La sangre seguía fluyendo de aquella delgada mujer pero se notaba claramente el enorme alivio que empezaba a sentir, el bebecito estaba moradísimo, se notaba el sufrimiento fetal, se había defecado ya hace mucho y su cabecita estaba alargada y en punta por efecto del paso que había hecho durante su nacimiento. Rápidamente lo coloqué en el pecho de su madre, el bebé seguía unido a ella por el cordón, el padre se recuperó, lo subí a la cabina y Aparecida se quedó también más aliviada con la debutante mamá.
Llegamos al hospital, y se hicieron cargo del neonato, la madre, el padre y creo que hasta de la enfermera y, yo volví sobre mis pasos para devolver la camioneta y hacerme cargo de mis ocupaciones. A los dos días volvieron todos, la madre recibió sangre y estaba como nueva, el bebé hermoso y me nombraron su padrino, a veces quisiera saber que habrá sido de mi ahijado, ojala sea un buen hombre donde quiera que esté.

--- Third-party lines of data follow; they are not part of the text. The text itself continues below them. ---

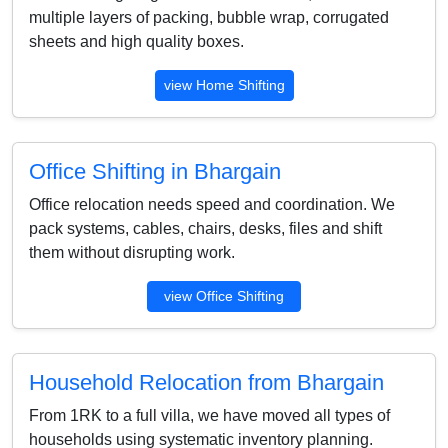
multiple layers of packing, bubble wrap, corrugated
sheets and high quality boxes.
view Home Shifting
Office Shifting in Bhargain
Office relocation needs speed and coordination. We
pack systems, cables, chairs, desks, files and shift
them without disrupting work.
view Office Shifting
Household Relocation from Bhargain
From 1RK to a full villa, we have moved all types of
households using systematic inventory planning.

Como estas peripecias, deben pasar miles de bolivianos por la falta de un centro de salud próximo y habilitado para todos estos menesteres, sin embargo no existen, y día a día, hora a hora estamos escuchando las millonarias cantidades que fueron a parar a cuentas particulares y se perdieron en el abismo de la corrupción. La cantidad de postas que se habrían instalado a lo largo y ancho de nuestra patria con dichos montos y salvaríamos la vida de muchas madres que como la de mi historia sólo quería dar vida, aun a costa de la suya propia.
Que la reflexión nos sirva para castigar lo hecho pero sobre todo para que no vuelva a suceder.